UK ministers say changes will be made to the bill in the House of Lords.
There is cross-party support at Holyrood for changing the bill, with MSPs telling a debate on Tuesday afteroon that it was "incompatible with the devolution settlement".
Scottish and Welsh ministers are working on their own stop-gap legislation should their parliaments ultimately refuse consent, although there have been suggestions that the Lords may refuse to pass the bill without the blessing of the devolved legislatures.
MSPs unanimously endorsed the finance committee's interim report, which said consent could not be recommended unless changes are made to the contentious clause of the bill.
The EU Withdrawal Bill, which has now cleared the House of Commons, is a key piece of Brexit legislation which would repeal the 1972 European Communities Act, which took Britain into the EU - but at the same time in effect copy EU laws onto the UK statute book to ensure a smooth transition.
The UK parliament will then be able to "amend, repeal and improve" individual laws as it chooses.
Scottish, Welsh and UK ministers are at loggerheads over laws involved which are not reserved to Westminster - laws which thus technically fall under the competency of the devolved parliaments, but which are currently exercised from Brussels.
The current proposals in the bill would see all powers initially return to Westminster, before some are passed on to the devolved legislatures in full and others are incorporated into UK-wide frameworks.
The devolved administrations do not oppose joint frameworks in principle, but have described the plans as they exist in Clause 11 of the Withdrawal Bill as a "naked power grab".

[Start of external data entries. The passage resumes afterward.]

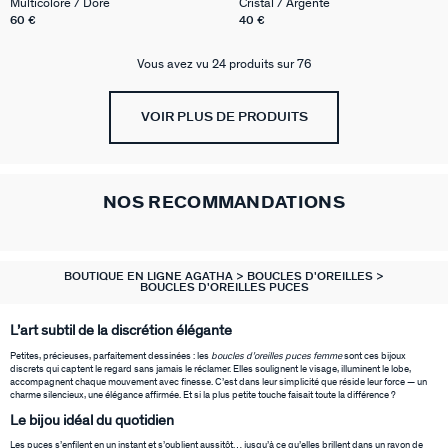
Multicolore / Doré
Cristal / Argenté
MATCH
60 €
40 €
Vous avez vu 24 produits sur 76
VOIR PLUS DE PRODUITS
NOS RECOMMANDATIONS
BOUTIQUE EN LIGNE AGATHA
BOUCLES D'OREILLES
BOUCLES D'OREILLES PUCES
L’art subtil de la discrétion élégante
Petites, précieuses, parfaitement dessinées : les
boucles d’oreilles puces femme
sont ces bijoux
discrets qui captent le regard sans jamais le réclamer. Elles soulignent le visage, illuminent le lobe,
accompagnent chaque mouvement avec finesse. C’est dans leur simplicité que réside leur force — un
charme silencieux, une élégance affirmée. Et si la plus petite touche faisait toute la différence ?
Le bijou idéal du quotidien
Les puces s’enfilent en un instant et s’oublient aussitôt… jusqu’à ce qu’elles brillent dans un rayon de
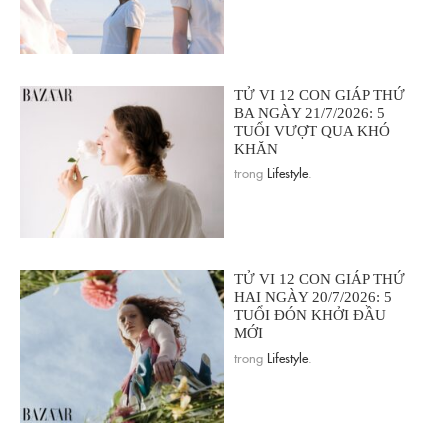
TỬ VI 12 CON GIÁP THỨ
BA NGÀY 21/7/2026: 5
TUỔI VƯỢT QUA KHÓ
KHĂN
trong
Lifestyle
.
TỬ VI 12 CON GIÁP THỨ
HAI NGÀY 20/7/2026: 5
TUỔI ĐÓN KHỞI ĐẦU
MỚI
trong
Lifestyle
.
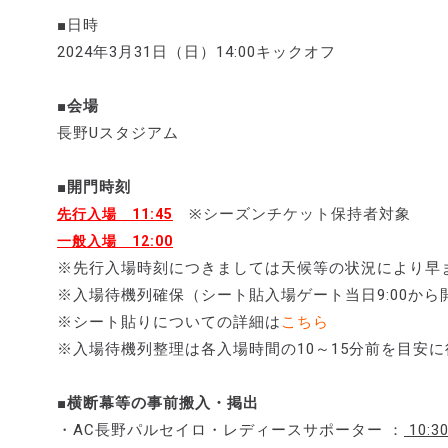
■日時
2024年3月31日（日）14:00キックオフ
■会場
長野Uスタジアム
■開門時刻
※シーズンチケット保持者対象
先行入場 11:45
一般入場 12:00
※先行入場時刻につきましては天候等の状況により早
※入場待機列確保（シート貼入場ゲート当日9:00か
※シート貼りについての詳細は
こちら
※入場待機列整理は各入場時間の10～15分前を目安
■横断幕等の事前搬入・掲出
・AC長野パルセイロ・レディースサポーター ：
10:3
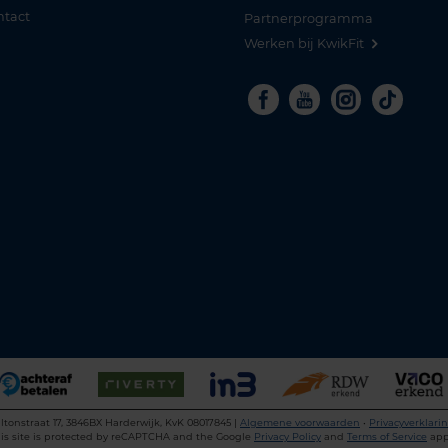
ntact
Partnerprogramma
Werken bij KwikFit
Facebook
Youtube
Instagra
Tikto
ltonstraat 17, 3846BX Harderwijk, KvK 08017845 |
Algemene voorwaarden
•
Privacyverklari
is site is protected by reCAPTCHA and the Google
Privacy Policy
and
Terms of Service
app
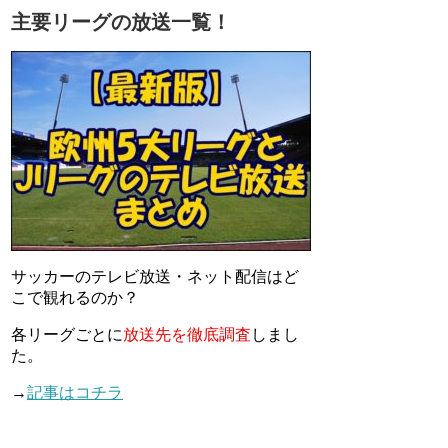
主要リーグの放送一覧！
サッカーのテレビ放送・ネット配信はど
こで観れるのか？
各リーグごとに
放送先を徹底調査
しまし
た。
→
記事はコチラ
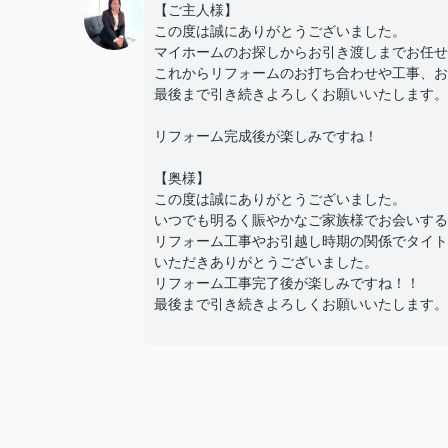
【ご主人様】
この度は誠にありがとうございました。
マイホームのお探しからお引き渡しまでお任せ
これからリフォームのお打ち合わせや工事、お
最後まで引き続きよろしくお願いいたします。
リフォーム完成後が楽しみですね！
【奥様】
この度は誠にありがとうございました。
いつでも明るく賑やかなご家族様でお会いする
リフォーム工事やお引越し時期の関係でタイト
いただきありがとうございました。
リフォーム工事完了後が楽しみですね！！
最後まで引き続きよろしくお願いいたします。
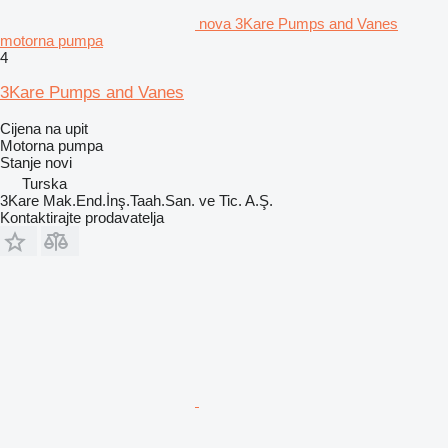
nova 3Kare Pumps and Vanes
motorna pumpa
4
3Kare Pumps and Vanes
Cijena na upit
Motorna pumpa
Stanje
novi
Turska
3Kare Mak.End.İnş.Taah.San. ve Tic. A.Ş.
Kontaktirajte prodavatelja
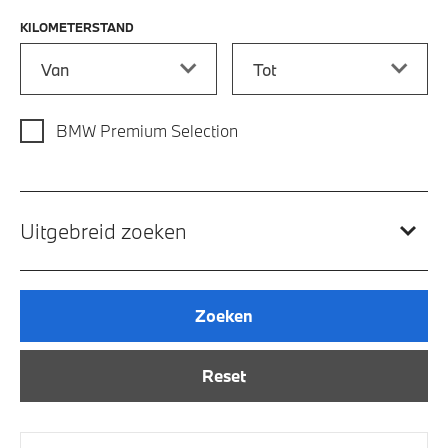
KILOMETERSTAND
Kilometerstand vanaf
Kilometerstand tot
BMW Premium Selection
Uitgebreid zoeken
Zoeken
Reset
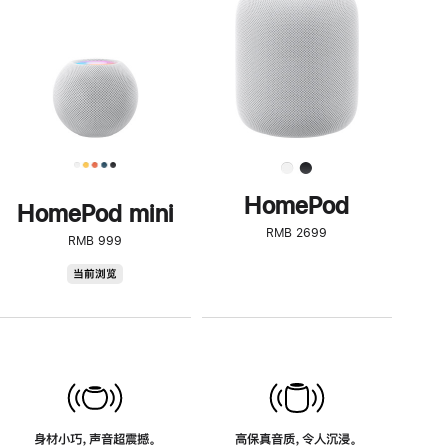
了
解
HomePod<
HomePod
HomePod mini
RMB 2699
RMB 999
HomePod
当前浏览
mini
身材小巧，声音超震撼。
高保真音质，令人沉浸。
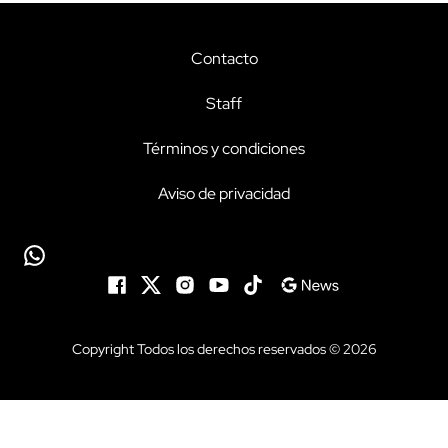
Contacto
Staff
Términos y condiciones
Aviso de privacidad
Copyright Todos los derechos reservados © 2026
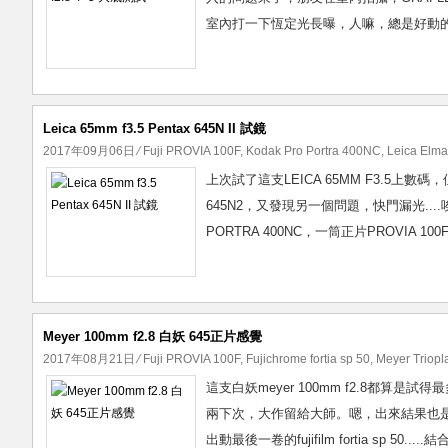
室內打一下恆定光長曝，人嘛，總是好動的，扭一
Leica 65mm f3.5 Pentax 645N II 試鏡
2017年09月06日
⁄
Fuji PROVIA 100F
,
Kodak Pro Portra 400NC
,
Leica Elma
上次試了這支LEICA 65MM F3.5上
645N2，又發現另一個問題，快門漏光.
PORTRA 400NC，一筒正片PROVIA
Meyer 100mm f2.8 白妖 645正片感覺
2017年08月21日
⁄
Fuji PROVIA 100F
,
Fujichrome fortia sp 50
,
Meyer Triop
這支白妖meyer 100mm f2.8都算是
兩下次，大作留給大師。嗯，出來結果也是看
出動最後一卷的fujifilm fortia sp 50...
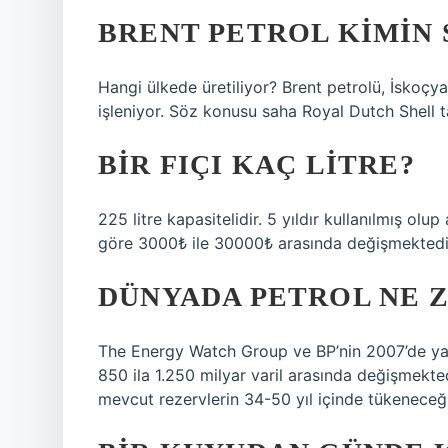
BRENT PETROL KIMIN 
Hangi ülkede üretiliyor? Brent petrolü, İskoçya
işleniyor. Söz konusu saha Royal Dutch Shell tar
BIR FIÇI KAÇ LITRE?
225 litre kapasitelidir. 5 yıldır kullanılmış olup 
göre 3000₺ ile 30000₺ arasında değişmektedi
DÜNYADA PETROL NE 
The Energy Watch Group ve BP’nin 2007’de yay
850 ila 1.250 milyar varil arasında değişmekted
mevcut rezervlerin 34-50 yıl içinde tükeneceği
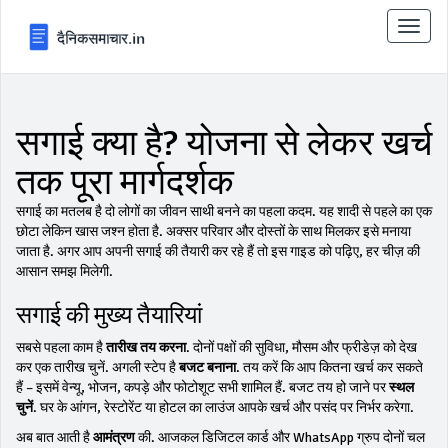
टॉगल
से
संचालि
करना
सगाई क्या है? योजना से लेकर खर्च
तक पूरा मार्गदर्शक
सगाई का मतलब है दो लोगों का जीवन साथी बनने का पहला कदम. यह शादी से पहले का एक
छोटा लेकिन खास जश्न होता है. अक्सर परिवार और दोस्तों के साथ मिलकर इसे मनाया
जाता है. अगर आप अपनी सगाई की तैयारी कर रहे हैं तो इस गाइड को पढ़िए, हर चीज़ की
आसान समझ मिलेगी.
सगाई की मुख्य तैयारियां
सबसे पहला काम है
तारीख तय करना
. दोनों पक्षों की सुविधा, मौसम और फ्रीडेज़ को देख
कर एक तारीख चुनें. अगली स्टेप है
बजट बनाना
. तय करें कि आप कितना खर्च कर सकते
हैं – इसमें वेन्यू, भोजन, कपड़े और फोटोशूट सभी शामिल हैं. बजट तय हो जाने पर
स्थल
चुनें
. घर के आंगन, रेस्टोरेंट या होटल का लाउंज आपके खर्च और पसंद पर निर्भर करेगा.
अब बात आती है
आमंत्रण
की. आजकल डिजिटल कार्ड और WhatsApp ग्रुप दोनों चल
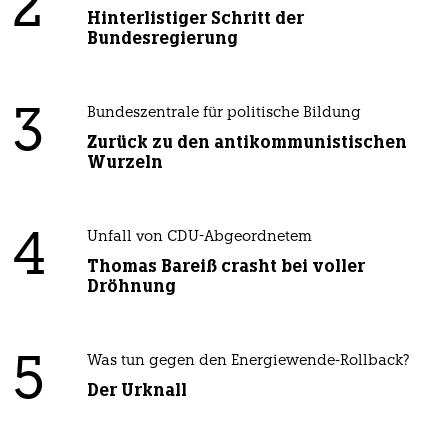
2
Hinterlistiger Schritt der
Bundesregierung
3
Bundeszentrale für politische Bildung
Zurück zu den antikommunistischen
Wurzeln
4
Unfall von CDU-Abgeordnetem
Thomas Bareiß crasht bei voller
Dröhnung
5
Was tun gegen den Energiewende-Rollback?
Der Urknall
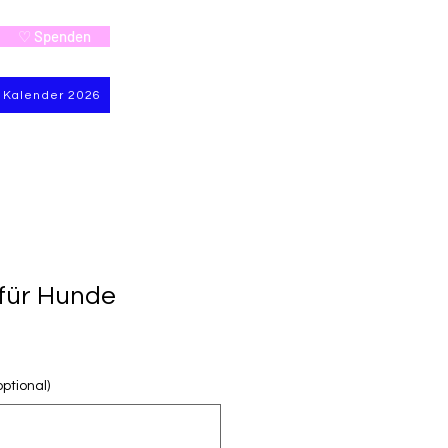
♡ Spenden
Kalender 2026
für Hunde
ptional)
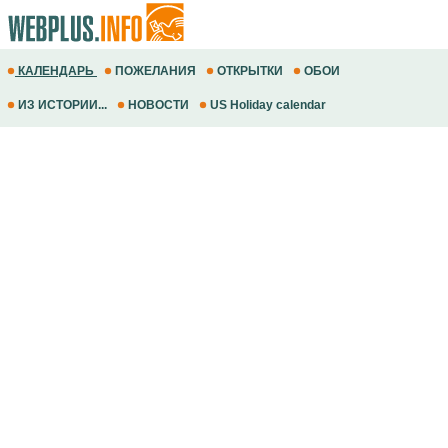
КАЛЕНДАРЬ
ПОЖЕЛАНИЯ
ОТКРЫТКИ
ОБОИ
ИЗ ИСТОРИИ...
НОВОСТИ
US Holiday calendar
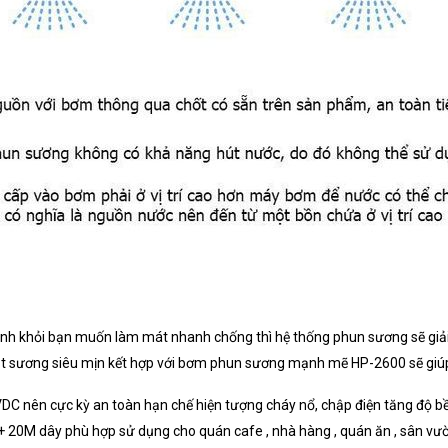
ánh khỏi bạn muốn làm mát nhanh chống thì hệ thống phun sương sẽ giả
ạt sương siêu mịn kết hợp với bơm phun sương mạnh mẽ HP-2600 sẽ giú
C nên cực kỳ an toàn hạn chế hiện tượng cháy nổ, chập điện tăng độ
 + 20M dây phù hợp sử dụng cho quán cafe , nhà hàng , quán ăn , sân vườn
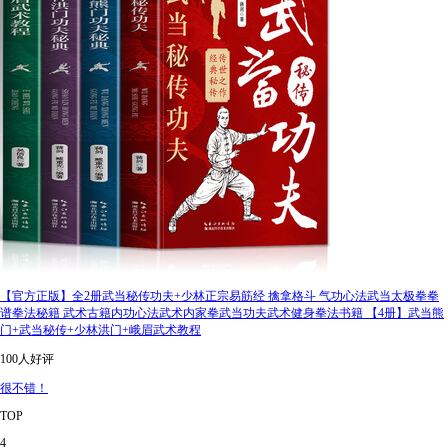
【官方正版】全2册武当秘传功夫+少林正宗易筋经 擒拿格斗 气功心法武当太极拳拳
谱拳法秘籍 武术古籍内功心法武术内家拳武当功夫武术健身拳法书籍 【4册】武当熊
门+武当秘传+少林洪门+峨眉武术教程
100人好评
很不错！
TOP
4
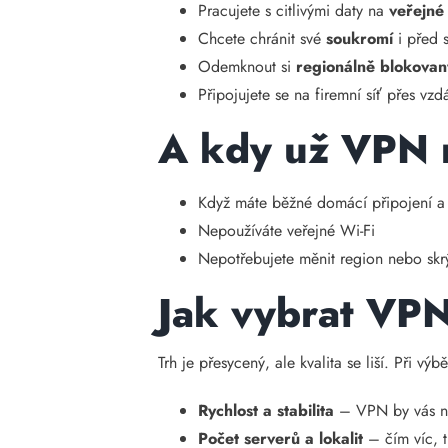
Pracujete s citlivými daty na
veřejné
Chcete chránit své
soukromí
i před 
Odemknout si
regionálně blokova
Připojujete se na firemní síť přes vzd
A kdy už VPN 
Když máte běžné domácí připojení a n
Nepoužíváte veřejné Wi-Fi
Nepotřebujete měnit region nebo skr
Jak vybrat VP
Trh je přesycený, ale kvalita se liší. Při výb
Rychlost a stabilita
– VPN by vás n
Počet serverů a lokalit
– čím víc, 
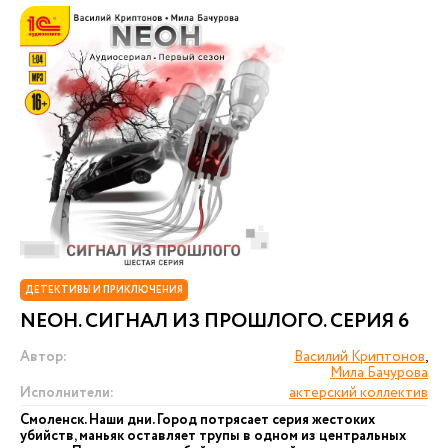
ДЕТЕКТИВЫ И ПРИКЛЮЧЕНИЯ
NEОН. СИГНАЛ ИЗ ПРОШЛОГО. СЕРИЯ 6
Автор:
Василий Криптонов
,
Мила Бачурова
Исполнители:
актерский коллектив
Смоленск. Наши дни. Город потрясает серия жестоких
убийств, маньяк оставляет трупы в одном из центральных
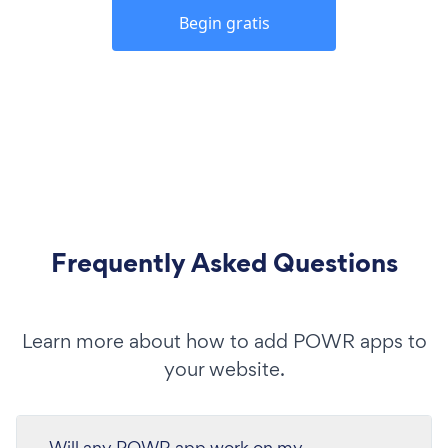
Begin gratis
Frequently Asked Questions
Learn more about how to add POWR apps to
your website.
Will any POWR app work on my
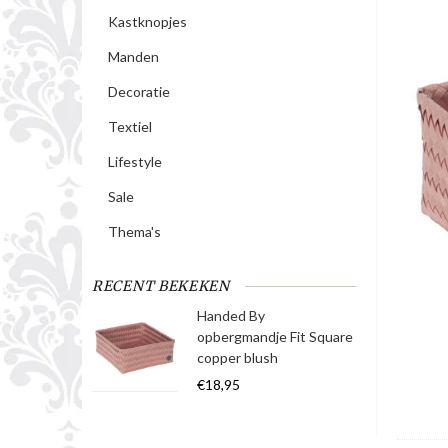
Kastknopjes
Manden
Decoratie
Textiel
Lifestyle
Sale
Thema's
RECENT BEKEKEN
Handed By
opbergmandje Fit Square
copper blush
€18,95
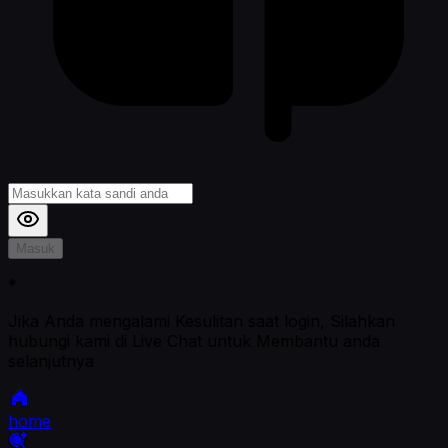
Masuk
*
Jika Anda mengalami Kesulitan saat login, Silahkan
hubungi kami di Live Chat untuk Membantu anda
selanjutnya
home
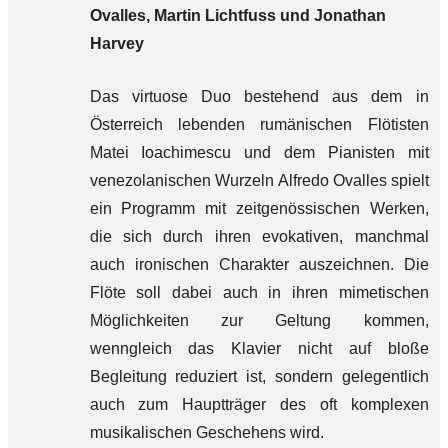
Ovalles, Martin Lichtfuss und Jonathan
Harvey
Das virtuose Duo bestehend aus dem in
Österreich lebenden rumänischen Flötisten
Matei Ioachimescu und dem Pianisten mit
venezolanischen Wurzeln Alfredo Ovalles spielt
ein Programm mit zeitgenössischen Werken,
die sich durch ihren evokativen, manchmal
auch ironischen Charakter auszeichnen. Die
Flöte soll dabei auch in ihren mimetischen
Möglichkeiten zur Geltung kommen,
wenngleich das Klavier nicht auf bloße
Begleitung reduziert ist, sondern gelegentlich
auch zum Hauptträger des oft komplexen
musikalischen Geschehens wird.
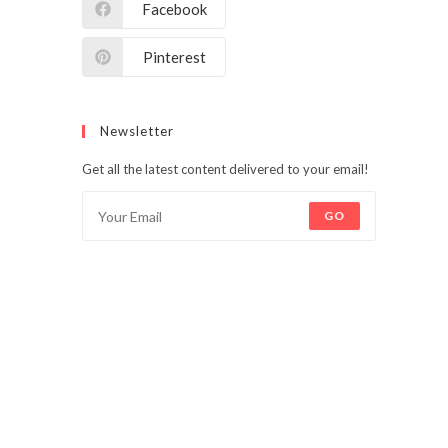
Facebook
Pinterest
Newsletter
Get all the latest content delivered to your email!
GO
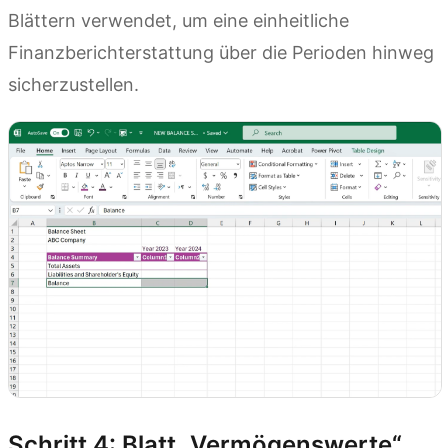
Blättern verwendet, um eine einheitliche
Finanzberichterstattung über die Perioden hinweg
sicherzustellen.
Schritt 4: Blatt „Vermögenswerte“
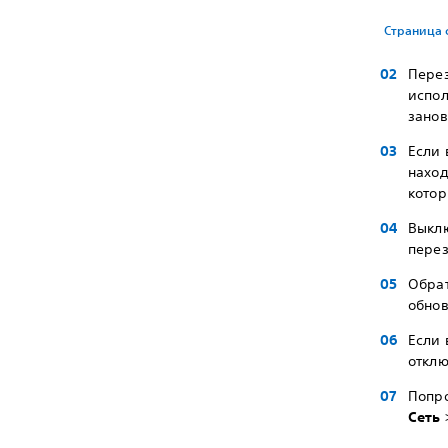
Страница с
Перез
испол
занов
Если 
наход
котор
Выклю
перез
Обрат
обнов
Если 
отклю
Попро
Сеть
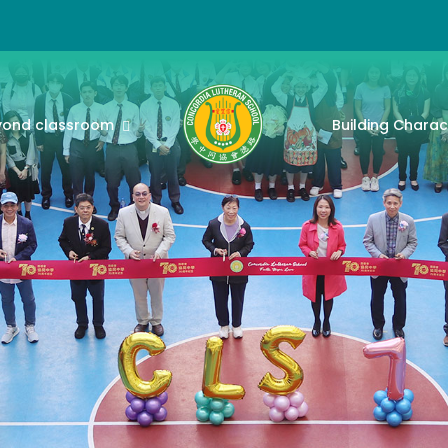
yond classroom
Building Charac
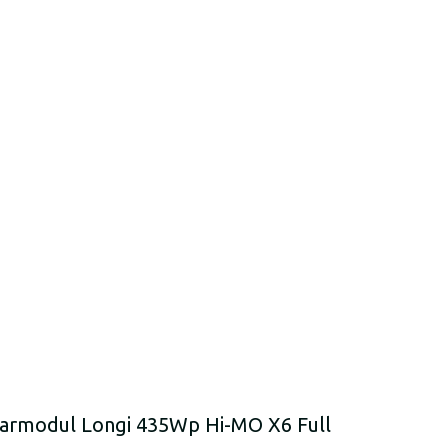
n
olarmodul Longi 435Wp Hi-MO X6 Full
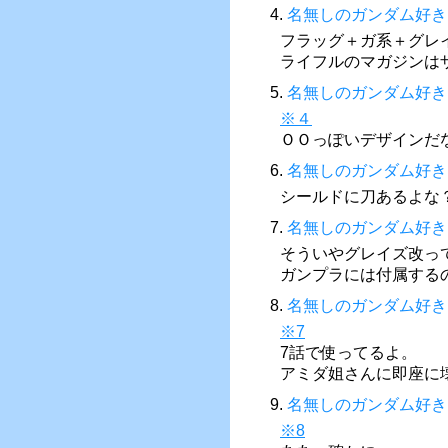
4.
名無しのガンダム好き
フラッグ＋ガ系＋グレ
ライフルのマガジンは
5.
名無しのガンダム好き
※４
ＯＯっぽいデザインだ
6.
名無しのガンダム好き
シールドに刀あるよな
7.
名無しのガンダム好き
そういやグレイズ改っ
ガンプラには付属する
8.
名無しのガンダム好き
※7
7話で使ってるよ。
アミダ姐さんに即座に
9.
名無しのガンダム好き
※8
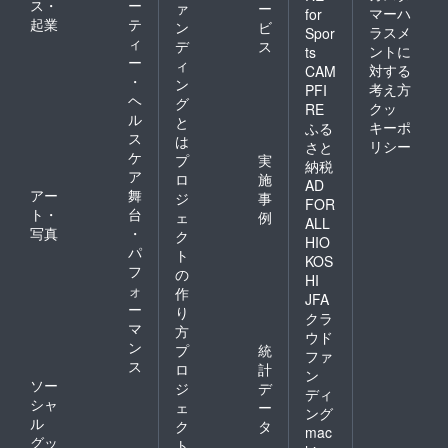
ス・
ー
ァ
ー
マーハ
for
起業
テ
ン
ビ
ラスメ
Spor
ィ
デ
ス
ントに
ts
ー
ィ
対する
CAM
・
ン
考え方
PFI
ヘ
グ
クッ
RE
ル
と
キーポ
ふる
ス
は
リシー
さと
ケ
プ
実
納税
ア
ロ
施
AD
アー
舞
ジ
事
FOR
ト・
台
ェ
例
ALL
写真
・
ク
HIO
パ
ト
KOS
フ
の
HI
ォ
作
JFA
ー
り
クラ
マ
方
ウド
ン
プ
統
ファ
ス
ロ
計
ン
ソー
ジ
デ
ディ
シャ
ェ
ー
ング
ル
ク
タ
mac
グッ
ト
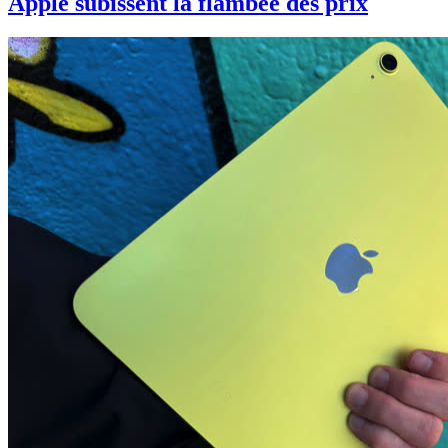
Apple subissent la flambée des prix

Under pressure from Scottish ministers, SNP MPs and some Scottish Conservative members, Scottish Secretary David Mundell promised that amendments would be made to Clause 11 - but no agreement was struck before the bill completed its passage through the Commons.
The SNP and Labour both criticised Scottish Tory MPs as acting as "lobby fodder" for the government after they refused to back Labour-led amendments to Clause 11 in the final Commons votes.
The UK government insists changes can still be made, but this will now have to happen in the upper chamber. A cross-party group of MSPs has since met peers, MPs and Welsh AMs at the House of Lords for talks on this topic.
Constitution committee convener Bruce Crawford of the SNP described the bill as "frequently obscure", "Byzantine" and "unnecessarily complex, ambiguous and torturous in both structure and drafting".
He voiced "dismay and grave concern" that amendments had not been brought forward in the Commons, saying it was "imperative" that changes were progressed in the Lords "urgently".
Scottish Conservative MSP Murdo Fraser agreed that clause 11 was "incompatible with the devolution settlement", but said that it was "unlikely to proceed" through the Lords without amendment.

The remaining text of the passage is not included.